We next determined the Jaccard similarity of the respective individual perturbed pathway genes for each pair of subjects, whose PEEPs are significantly enriched with genes of the pathway. The low similarity values (J ∼ 0.1, Fig. 3c) confirm that although all considered subjects show significant perturbations in these asthma-specific pathways, the specific perturbations differ greatly between subjects. These differences limit the power of group-wise DE gene sets to detect affected pathways. As shown in Supplementary Table 1, group-wise DE genes cover only a small fraction of the asthma-related pathways: only 7 out of 35 pathways show nominally significant enrichment (uncorrected p-value <0.05, Fisher’s exact test); after Bonferroni correction, only two pathways remain. Taking individual perturbation profiles into account thus considerably boosts the ability of enrichment analysis tools to identify important disease-associated pathways.

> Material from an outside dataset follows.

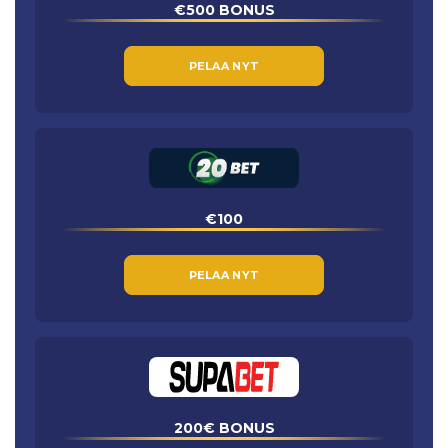
€500 BONUS
PELAA NYT
€100
PELAA NYT
200€ BONUS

We repeated the analysis of the heterogeneity among perturbed pathways also for AD and PD, using general pathway annotations from Molecular Signatures Database (MSigDB)27 and functional gene ontology (GO).28 The results again indicate that the same biological function or pathway is perturbed in different ways in different patients (Fig. 3d–f). These results allow us to formulate our third main result: while patients show considerable perturbation heterogeneity at the PEEP level, they show a high degree of homogeneity at the pathway level. In other words, the different perturbations within a certain molecular pathway lead to similar outcomes, in line with the disease module hypothesis.
Predicting diseases from PEEPs
Taken together, our results indicate that patients with the same disease exhibit highly heterogeneous perturbations that nevertheless point towards common functional disruptions. This suggests the existence of a broader group of genes, whose perturbations are associated with the specific disease. As we demonstrate next, by compiling all genes that are perturbed in a significant fraction of the case subjects, we can accurately predict the disease state of each patient.
Given the relatively high number of genes perturbed in the individual profiles (Fig. 2a), a gene may appear in several subjects simply by chance. Indeed, we find that the number of genes that are shared among control subjects is compatible with random expectation (Fig. 4a). In the healthy control group, possible individual perturbations of the regulatory network are unlikely to be shared among different individuals. For this group, the simplified model of complete independence between subjects is thus a reasonable approximation, as also shown by the good agreement between data and theory reported in Fig. 4a. For case subjects, however, the number of shared genes significantly exceeds the random expectation (Fig. 4b). These frequently appearing genes point to the existence of a disease module, a pool of genes whose perturbations are often associated with the disease. Using a combinatorial model, whose basic assumption is that the individual PEEPs constitute random subsets of the disease module (see Methods for details), we can determine the size of this module analytically, obtaining gene pools containing 234 genes for asthma, 470 for PD and 1076 for HD (Fig. 4c).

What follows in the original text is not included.